Records —
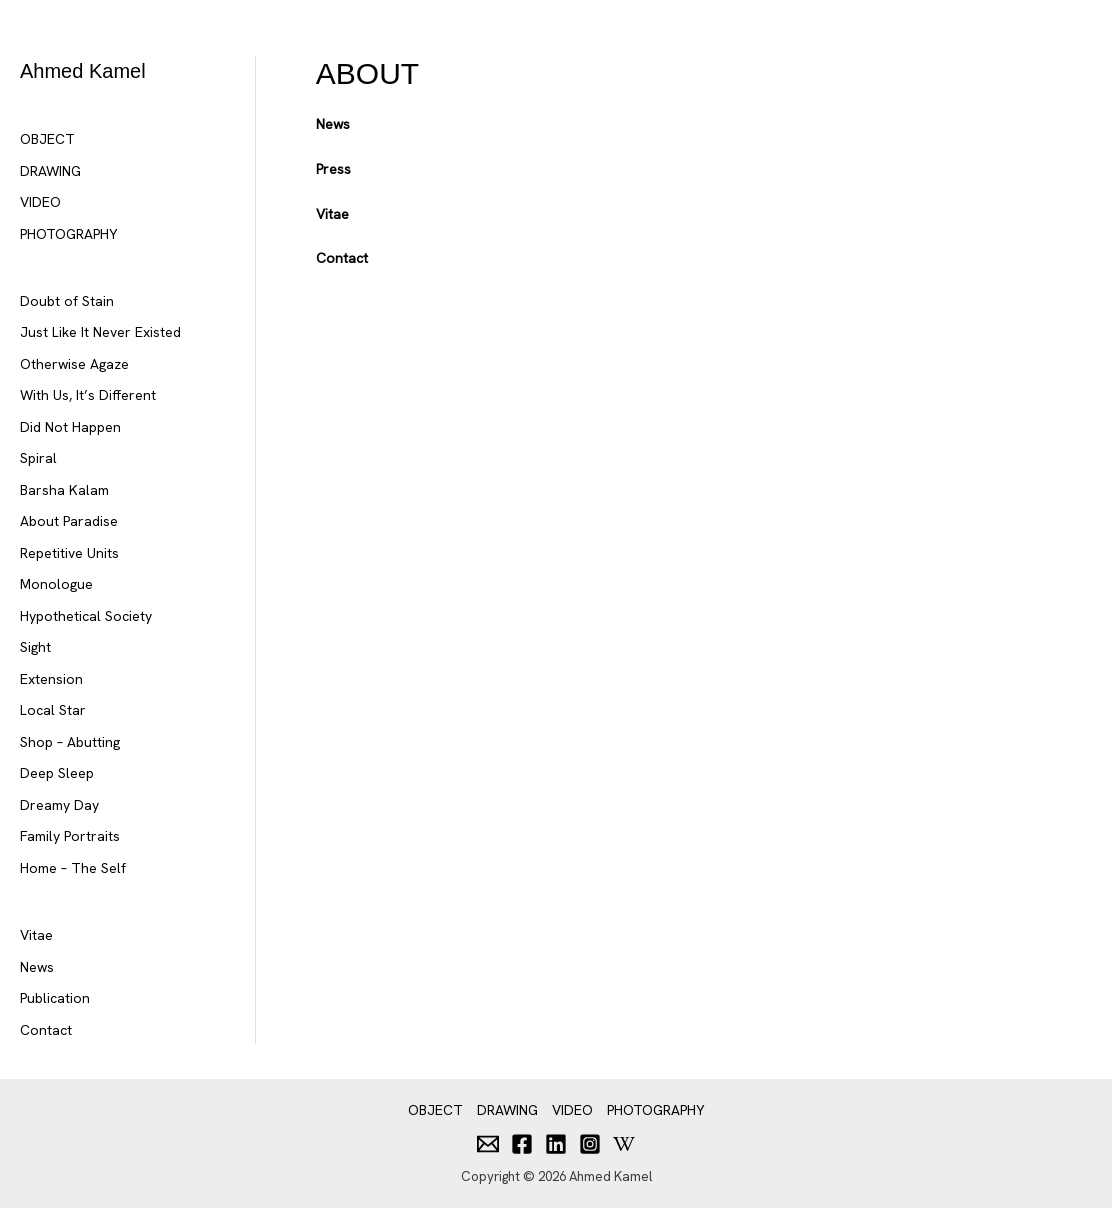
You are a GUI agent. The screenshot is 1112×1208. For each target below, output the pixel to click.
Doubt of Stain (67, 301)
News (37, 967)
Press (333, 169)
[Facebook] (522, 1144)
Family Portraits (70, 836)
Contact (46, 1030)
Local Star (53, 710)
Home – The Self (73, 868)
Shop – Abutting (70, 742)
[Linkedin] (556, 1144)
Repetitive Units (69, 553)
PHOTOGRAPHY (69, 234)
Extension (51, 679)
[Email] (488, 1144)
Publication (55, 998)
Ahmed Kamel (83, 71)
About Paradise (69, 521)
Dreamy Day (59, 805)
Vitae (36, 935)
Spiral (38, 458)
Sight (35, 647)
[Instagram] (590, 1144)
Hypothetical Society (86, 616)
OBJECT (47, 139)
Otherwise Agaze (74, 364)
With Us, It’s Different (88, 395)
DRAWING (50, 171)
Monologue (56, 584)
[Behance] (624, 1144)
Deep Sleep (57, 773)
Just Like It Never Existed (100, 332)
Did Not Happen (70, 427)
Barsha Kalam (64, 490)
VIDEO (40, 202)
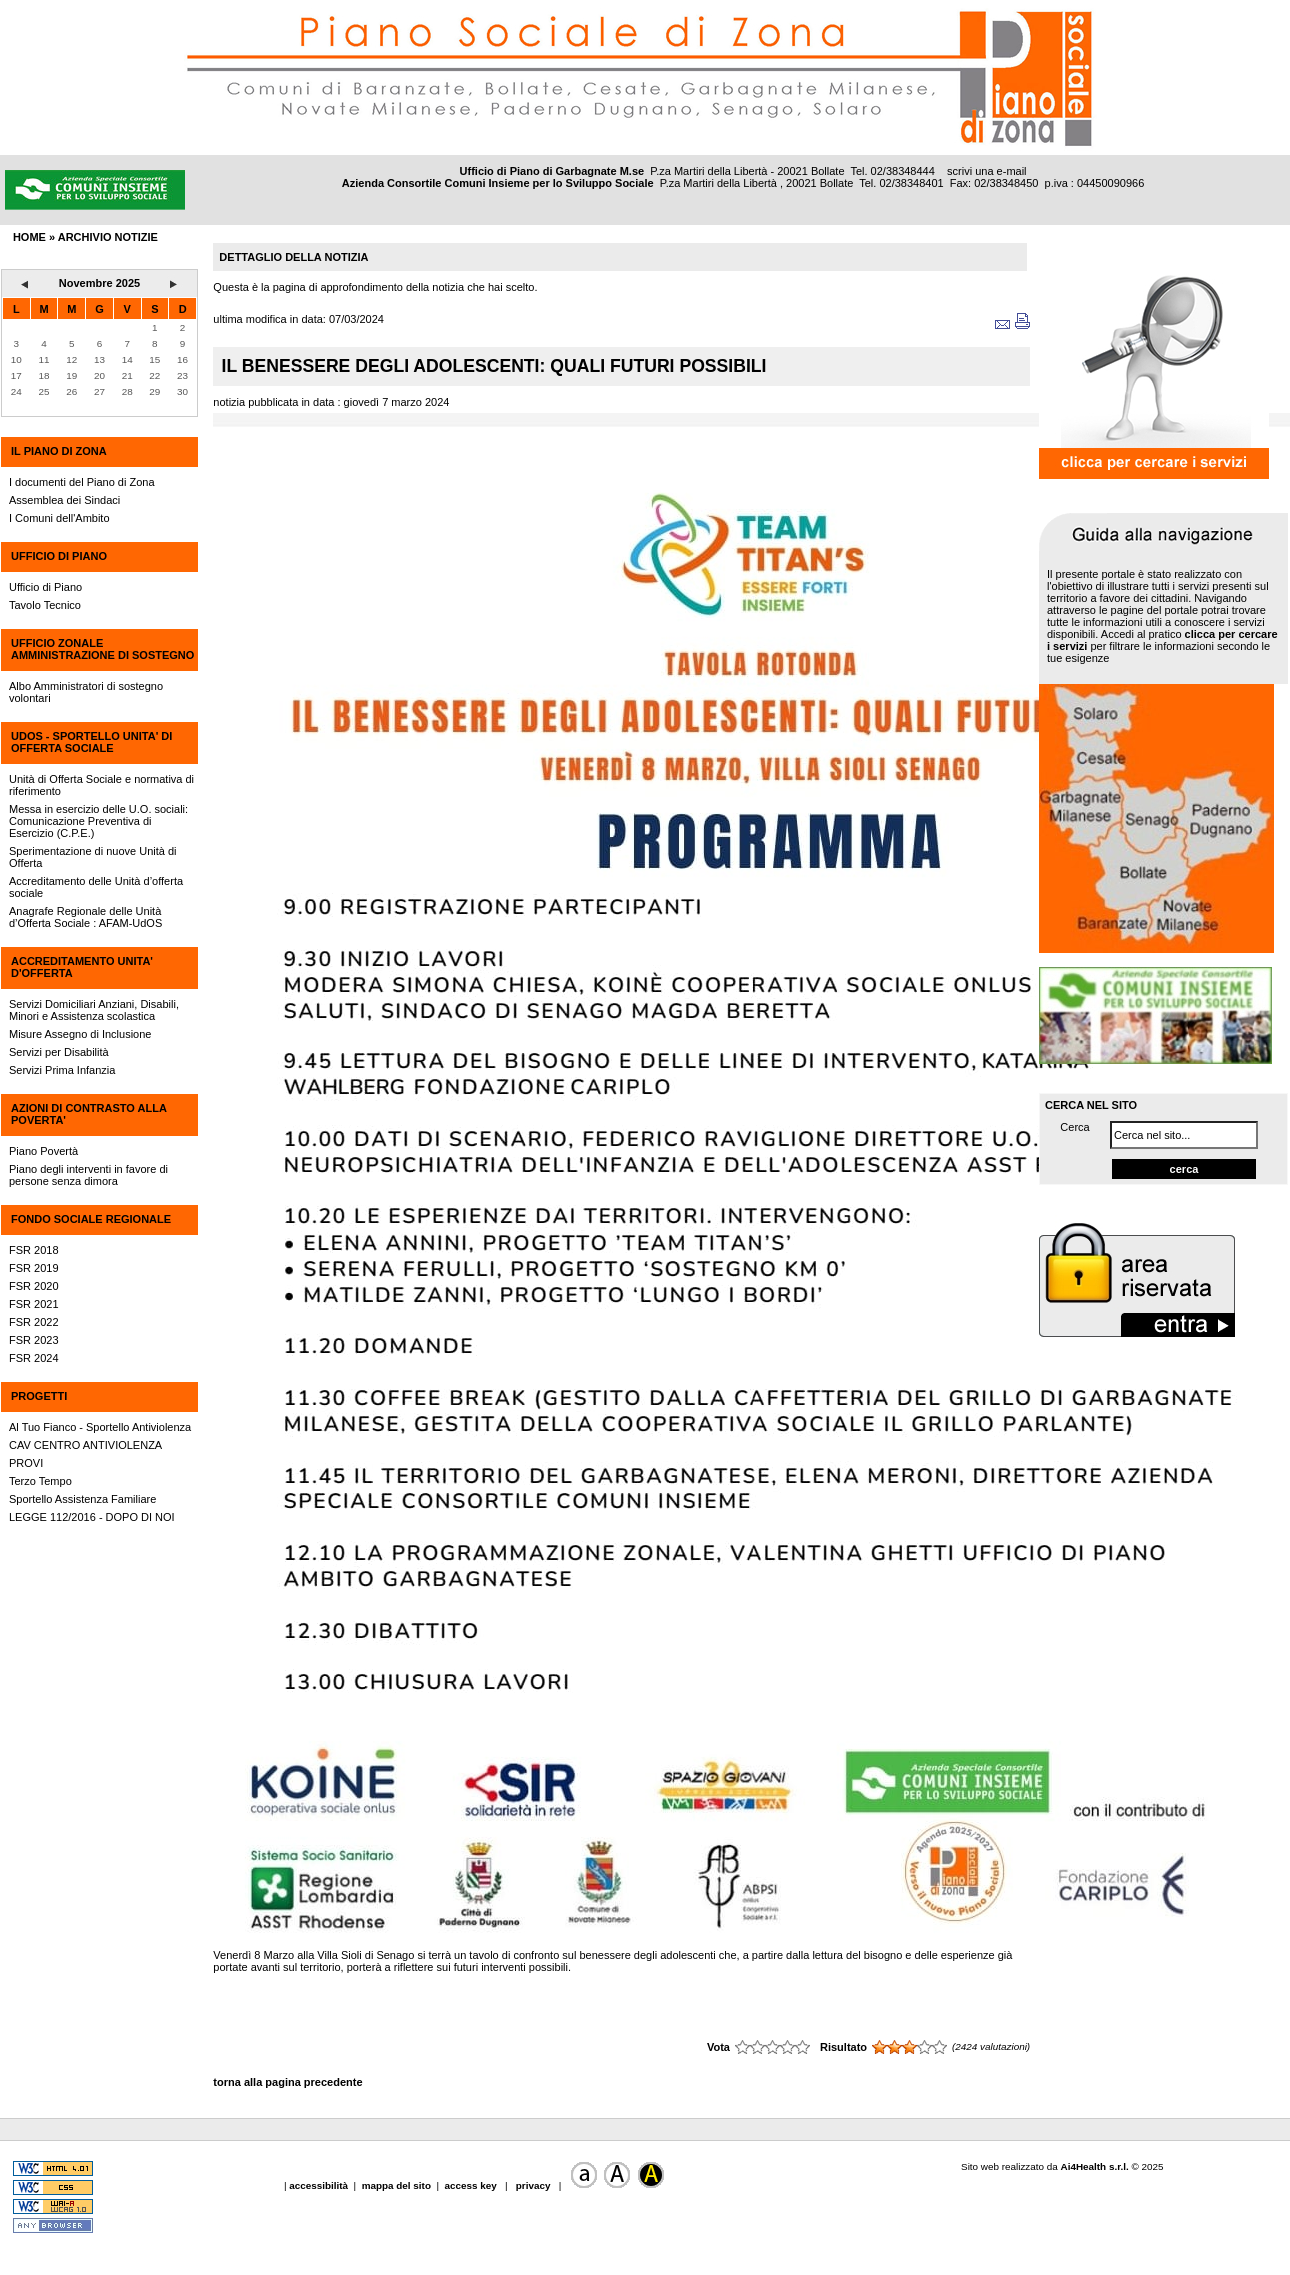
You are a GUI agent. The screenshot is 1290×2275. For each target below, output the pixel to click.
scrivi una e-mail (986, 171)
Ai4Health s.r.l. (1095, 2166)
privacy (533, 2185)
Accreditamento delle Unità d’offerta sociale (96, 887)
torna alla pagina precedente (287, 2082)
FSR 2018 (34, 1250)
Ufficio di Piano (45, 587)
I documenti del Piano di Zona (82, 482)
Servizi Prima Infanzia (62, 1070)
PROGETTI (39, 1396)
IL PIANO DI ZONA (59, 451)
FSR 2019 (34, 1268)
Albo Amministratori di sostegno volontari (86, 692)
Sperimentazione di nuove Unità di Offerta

Exercise — The reply must hold each line of the records verbatim and no pictures.

Exercise answer —
You are a GUI agent. The screenshot is 1112×1208. For each target below, output the pixel to click.
Doubt of Stain (67, 301)
News (37, 967)
Press (333, 169)
[Facebook] (522, 1144)
Family Portraits (70, 836)
Contact (46, 1030)
Local Star (53, 710)
Home – The Self (73, 868)
Shop – Abutting (70, 742)
[Linkedin] (556, 1144)
Repetitive Units (69, 553)
PHOTOGRAPHY (69, 234)
Extension (51, 679)
[Email] (488, 1144)
Publication (55, 998)
Ahmed Kamel (83, 71)
About Paradise (69, 521)
Dreamy Day (59, 805)
Vitae (36, 935)
Spiral (38, 458)
Sight (35, 647)
[Instagram] (590, 1144)
Hypothetical Society (86, 616)
OBJECT (47, 139)
Otherwise Agaze (74, 364)
With Us, It’s Different (88, 395)
DRAWING (50, 171)
Monologue (56, 584)
[Behance] (624, 1144)
Deep Sleep (57, 773)
Just Like It Never Existed (100, 332)
Did Not Happen (70, 427)
Barsha Kalam (64, 490)
VIDEO (40, 202)
You are a GUI agent. The screenshot is 1290×2275. For each target below, output the pixel to click.
scrivi una e-mail (986, 171)
Ai4Health s.r.l. (1095, 2166)
privacy (533, 2185)
Accreditamento delle Unità d’offerta sociale (96, 887)
torna alla pagina precedente (287, 2082)
FSR 2018 (34, 1250)
Ufficio di Piano (45, 587)
I documenti del Piano di Zona (82, 482)
Servizi Prima Infanzia (62, 1070)
PROGETTI (39, 1396)
IL PIANO DI ZONA (59, 451)
FSR 2019 (34, 1268)
Albo Amministratori di sostegno volontari (86, 692)
Sperimentazione di nuove Unità di Offerta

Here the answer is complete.